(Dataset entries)
---+---
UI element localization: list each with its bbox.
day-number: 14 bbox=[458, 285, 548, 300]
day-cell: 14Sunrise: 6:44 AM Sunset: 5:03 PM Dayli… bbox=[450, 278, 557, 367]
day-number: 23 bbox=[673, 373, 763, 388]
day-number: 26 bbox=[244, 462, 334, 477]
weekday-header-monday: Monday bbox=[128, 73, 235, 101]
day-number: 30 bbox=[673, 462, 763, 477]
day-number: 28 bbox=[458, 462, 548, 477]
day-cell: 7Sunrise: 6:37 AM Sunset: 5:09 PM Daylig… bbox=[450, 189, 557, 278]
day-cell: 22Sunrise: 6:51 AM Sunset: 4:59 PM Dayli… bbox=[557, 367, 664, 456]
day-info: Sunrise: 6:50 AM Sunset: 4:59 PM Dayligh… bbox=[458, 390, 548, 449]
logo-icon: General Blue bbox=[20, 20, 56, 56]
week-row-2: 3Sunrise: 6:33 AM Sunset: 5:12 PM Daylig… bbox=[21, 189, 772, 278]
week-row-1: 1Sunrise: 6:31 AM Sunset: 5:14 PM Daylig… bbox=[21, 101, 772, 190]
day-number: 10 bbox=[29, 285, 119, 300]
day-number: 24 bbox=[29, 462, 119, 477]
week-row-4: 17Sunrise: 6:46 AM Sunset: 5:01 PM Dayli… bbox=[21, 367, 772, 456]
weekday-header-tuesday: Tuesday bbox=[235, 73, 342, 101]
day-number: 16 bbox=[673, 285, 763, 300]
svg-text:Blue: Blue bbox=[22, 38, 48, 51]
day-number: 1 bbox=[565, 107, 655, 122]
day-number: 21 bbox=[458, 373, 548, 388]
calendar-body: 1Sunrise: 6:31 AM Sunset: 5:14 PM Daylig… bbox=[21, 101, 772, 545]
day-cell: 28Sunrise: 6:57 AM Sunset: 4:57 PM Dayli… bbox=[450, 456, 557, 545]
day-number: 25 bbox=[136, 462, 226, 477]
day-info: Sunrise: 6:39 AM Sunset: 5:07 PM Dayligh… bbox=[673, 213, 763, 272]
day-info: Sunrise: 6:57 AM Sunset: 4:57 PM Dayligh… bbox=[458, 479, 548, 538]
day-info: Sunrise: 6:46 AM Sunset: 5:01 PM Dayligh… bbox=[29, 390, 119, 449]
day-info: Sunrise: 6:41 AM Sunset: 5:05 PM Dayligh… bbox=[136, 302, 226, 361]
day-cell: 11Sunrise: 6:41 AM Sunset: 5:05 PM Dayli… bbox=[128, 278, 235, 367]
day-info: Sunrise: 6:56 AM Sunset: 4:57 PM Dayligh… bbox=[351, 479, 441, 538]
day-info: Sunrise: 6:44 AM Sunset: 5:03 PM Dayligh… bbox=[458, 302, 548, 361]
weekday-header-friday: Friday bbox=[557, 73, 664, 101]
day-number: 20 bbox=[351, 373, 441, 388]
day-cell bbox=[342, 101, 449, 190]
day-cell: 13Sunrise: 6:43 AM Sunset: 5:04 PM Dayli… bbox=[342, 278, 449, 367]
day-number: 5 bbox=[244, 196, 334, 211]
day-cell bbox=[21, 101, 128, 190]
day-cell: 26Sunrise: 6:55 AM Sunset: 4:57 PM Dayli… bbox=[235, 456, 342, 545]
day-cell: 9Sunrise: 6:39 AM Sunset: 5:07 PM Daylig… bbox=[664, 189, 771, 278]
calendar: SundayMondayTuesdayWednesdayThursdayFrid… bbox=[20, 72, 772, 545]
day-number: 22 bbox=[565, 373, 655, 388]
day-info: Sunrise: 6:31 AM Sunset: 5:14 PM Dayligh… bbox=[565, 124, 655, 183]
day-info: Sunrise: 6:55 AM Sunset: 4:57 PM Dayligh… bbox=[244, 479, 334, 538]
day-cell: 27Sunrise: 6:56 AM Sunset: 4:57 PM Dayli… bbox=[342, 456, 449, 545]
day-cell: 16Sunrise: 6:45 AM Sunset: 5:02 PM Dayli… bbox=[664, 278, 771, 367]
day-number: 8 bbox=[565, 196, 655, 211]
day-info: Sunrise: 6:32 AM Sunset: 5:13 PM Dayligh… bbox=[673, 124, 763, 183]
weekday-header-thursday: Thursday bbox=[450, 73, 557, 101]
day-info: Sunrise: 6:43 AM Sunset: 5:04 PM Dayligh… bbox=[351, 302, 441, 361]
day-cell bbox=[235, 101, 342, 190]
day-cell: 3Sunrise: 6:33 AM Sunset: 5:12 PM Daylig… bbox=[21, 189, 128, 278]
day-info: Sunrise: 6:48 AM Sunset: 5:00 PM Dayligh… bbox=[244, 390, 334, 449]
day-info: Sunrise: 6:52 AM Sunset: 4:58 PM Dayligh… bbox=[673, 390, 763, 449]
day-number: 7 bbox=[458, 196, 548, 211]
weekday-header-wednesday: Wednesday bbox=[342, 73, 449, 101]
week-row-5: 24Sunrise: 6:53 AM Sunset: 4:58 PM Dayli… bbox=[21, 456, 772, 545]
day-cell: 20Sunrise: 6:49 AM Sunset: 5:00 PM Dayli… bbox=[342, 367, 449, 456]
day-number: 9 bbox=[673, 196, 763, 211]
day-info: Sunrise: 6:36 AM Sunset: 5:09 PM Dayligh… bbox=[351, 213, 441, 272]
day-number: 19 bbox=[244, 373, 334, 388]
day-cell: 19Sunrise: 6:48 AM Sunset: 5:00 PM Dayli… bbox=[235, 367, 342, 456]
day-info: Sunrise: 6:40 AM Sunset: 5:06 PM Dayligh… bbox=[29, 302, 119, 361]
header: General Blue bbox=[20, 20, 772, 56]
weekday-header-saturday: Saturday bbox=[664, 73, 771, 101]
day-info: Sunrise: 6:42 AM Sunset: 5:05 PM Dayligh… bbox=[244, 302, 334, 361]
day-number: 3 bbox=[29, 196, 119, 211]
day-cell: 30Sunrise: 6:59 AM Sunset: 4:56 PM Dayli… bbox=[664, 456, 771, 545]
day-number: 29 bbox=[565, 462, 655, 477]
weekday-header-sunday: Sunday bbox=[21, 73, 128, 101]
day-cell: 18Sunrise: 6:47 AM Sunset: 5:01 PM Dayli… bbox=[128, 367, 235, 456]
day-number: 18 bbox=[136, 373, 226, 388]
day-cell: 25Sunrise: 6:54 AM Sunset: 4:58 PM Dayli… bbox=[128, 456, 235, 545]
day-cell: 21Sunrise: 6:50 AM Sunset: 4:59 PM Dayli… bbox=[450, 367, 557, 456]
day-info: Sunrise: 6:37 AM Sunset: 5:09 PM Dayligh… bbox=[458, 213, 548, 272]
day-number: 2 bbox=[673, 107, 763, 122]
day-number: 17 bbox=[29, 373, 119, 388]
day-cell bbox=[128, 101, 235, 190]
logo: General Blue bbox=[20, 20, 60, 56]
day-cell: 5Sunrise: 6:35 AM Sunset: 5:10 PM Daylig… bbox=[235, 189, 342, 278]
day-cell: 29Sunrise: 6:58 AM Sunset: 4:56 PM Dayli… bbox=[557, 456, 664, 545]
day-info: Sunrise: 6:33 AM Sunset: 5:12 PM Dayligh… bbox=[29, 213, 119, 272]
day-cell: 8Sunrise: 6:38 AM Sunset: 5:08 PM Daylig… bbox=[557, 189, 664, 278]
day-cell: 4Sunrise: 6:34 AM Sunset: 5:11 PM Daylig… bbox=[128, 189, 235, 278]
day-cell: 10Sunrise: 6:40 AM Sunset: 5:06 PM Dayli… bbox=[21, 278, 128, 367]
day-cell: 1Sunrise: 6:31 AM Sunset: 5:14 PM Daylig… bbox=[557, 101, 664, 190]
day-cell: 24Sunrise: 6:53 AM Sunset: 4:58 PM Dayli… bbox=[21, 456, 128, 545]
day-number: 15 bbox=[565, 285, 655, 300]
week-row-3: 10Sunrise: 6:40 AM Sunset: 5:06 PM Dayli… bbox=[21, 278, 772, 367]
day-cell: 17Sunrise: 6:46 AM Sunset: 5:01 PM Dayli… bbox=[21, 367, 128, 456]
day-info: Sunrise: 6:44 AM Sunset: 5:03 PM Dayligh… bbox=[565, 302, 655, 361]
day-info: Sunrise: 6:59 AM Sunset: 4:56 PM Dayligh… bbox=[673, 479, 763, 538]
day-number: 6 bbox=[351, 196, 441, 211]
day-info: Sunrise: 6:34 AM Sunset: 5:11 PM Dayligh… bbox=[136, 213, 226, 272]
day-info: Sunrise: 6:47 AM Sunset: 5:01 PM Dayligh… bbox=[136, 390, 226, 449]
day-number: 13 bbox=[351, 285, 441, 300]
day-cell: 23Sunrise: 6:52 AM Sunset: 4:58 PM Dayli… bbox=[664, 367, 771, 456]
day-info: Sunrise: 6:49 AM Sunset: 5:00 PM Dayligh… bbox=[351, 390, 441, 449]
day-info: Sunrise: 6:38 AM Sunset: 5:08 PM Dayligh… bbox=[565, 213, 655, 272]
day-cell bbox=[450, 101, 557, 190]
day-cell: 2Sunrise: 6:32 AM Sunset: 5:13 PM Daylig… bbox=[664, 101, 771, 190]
---+---
■ **Your task**
Return each line among the entries that holds the word "Blue".

■ **Written response**
logo-icon: General Blue bbox=[20, 20, 56, 56]
svg-text:Blue: Blue bbox=[22, 38, 48, 51]
header: General Blue bbox=[20, 20, 772, 56]
logo: General Blue bbox=[20, 20, 60, 56]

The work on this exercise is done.